The neuromuscular junction is the synapse that is formed between an alpha motor neuron (α-MN) and the skeletal muscle fiber. In order for a muscle to contract, an action potential is first propagated down a nerve until it reaches the axon terminal of the motor neuron. The motor neuron then innervates the muscle fibers to contraction by causing an action potential on the postsynaptic membrane of the neuromuscular junction.

===Acetylcholine===
End plate potentials are produced almost entirely by the neurotransmitter acetylcholine in skeletal muscle. Acetylcholine is the second most important excitatory neurotransmitter in the body following glutamate. It controls the somatosensory system which includes the senses of touch, vision, and hearing. It was the first neurotransmitter to be identified in 1914 by Henry Dale. Acetylcholine is synthesized in the cytoplasm of the neuron from choline and acetyl-CoA. Choline acetyltransferase is the enzyme that synthesizes acetylcholine and is often used as a marker in research relating to acetylcholine production. Neurons that utilize acetylcholine are called cholinergic neurons and they are very important in muscle contraction, memory, and learning.

=== Ion channels===
The polarization of membranes is controlled by sodium, potassium, calcium, and chloride ion channels. There are two types of ion channels involved in the neuromuscular junction and end plate potentials: voltage-gated ion channel and ligand-gated ion channel. Voltage gated ion channels are responsive to changes in membrane voltage which cause the voltage gated ion channel to open and allows certain ions to pass through. Ligand gated ion channels are responsive to certain molecules such as neurotransmitters. The binding of a ligand to the receptor on the ion channel protein causes a conformational change which allows the passing of certain ions.

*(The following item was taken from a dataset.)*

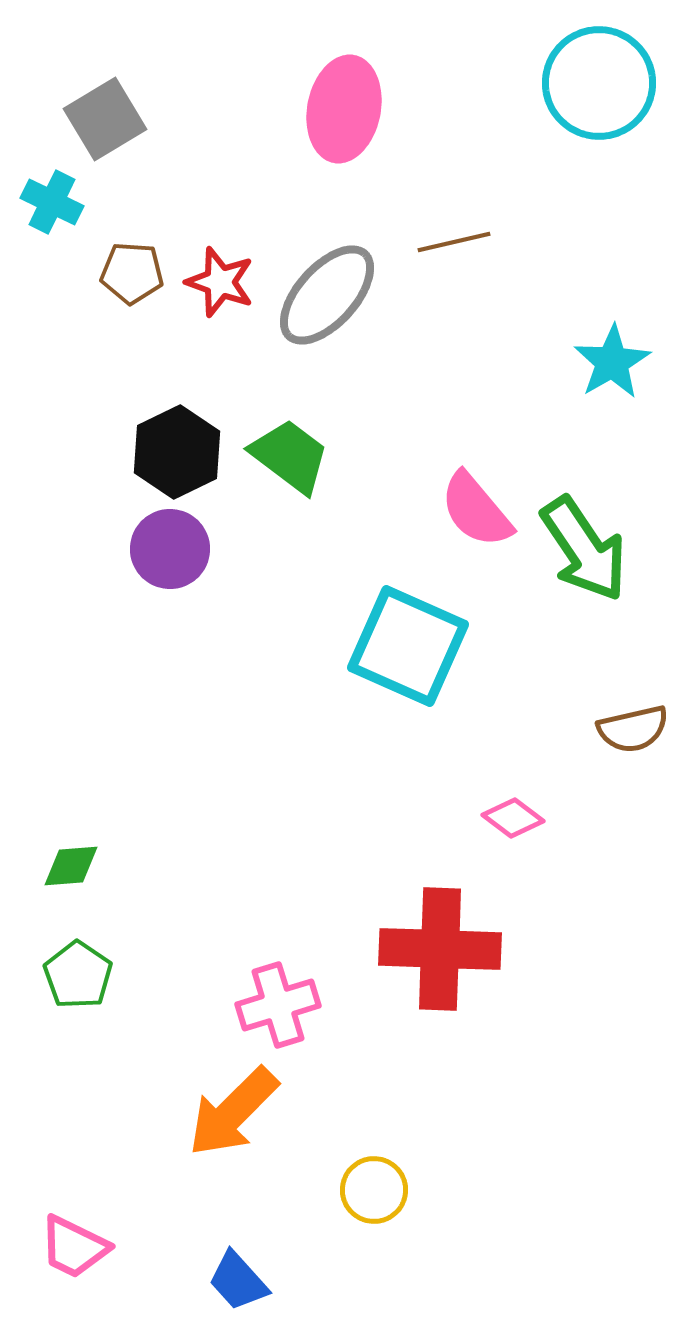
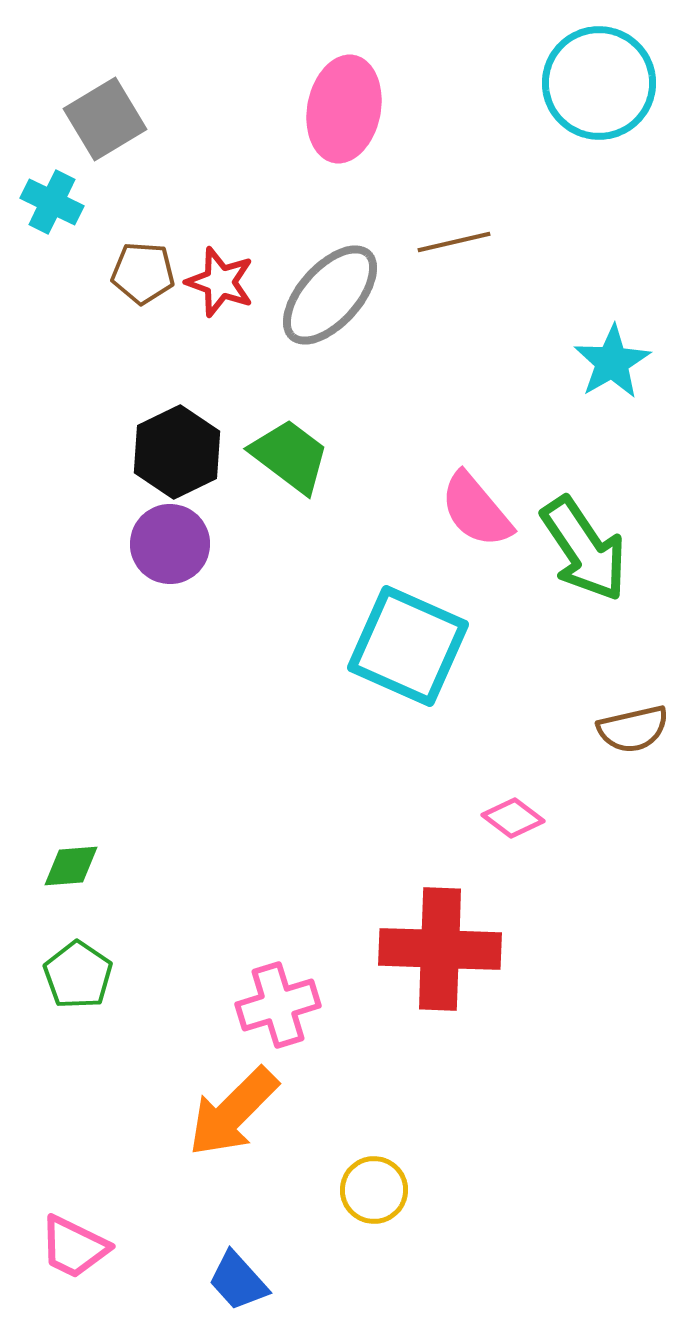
brown pentagon: moved 11 px right
gray ellipse: moved 3 px right
purple circle: moved 5 px up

=== Presynaptic membrane ===
Normally the resting membrane potential of a motor neuron is kept at -70mV to -50 with a higher concentration of sodium outside and a higher concentration of potassium inside. When an action potential propagates down a nerve and reaches the axon terminal of the motor neuron, the change in membrane voltage causes the calcium voltage gated ion channels to open allowing for an influx of calcium ions. These calcium ions cause the acetylcholine vesicles attached to the presynaptic membrane to release acetylcholine via exocytosis into the synaptic cleft.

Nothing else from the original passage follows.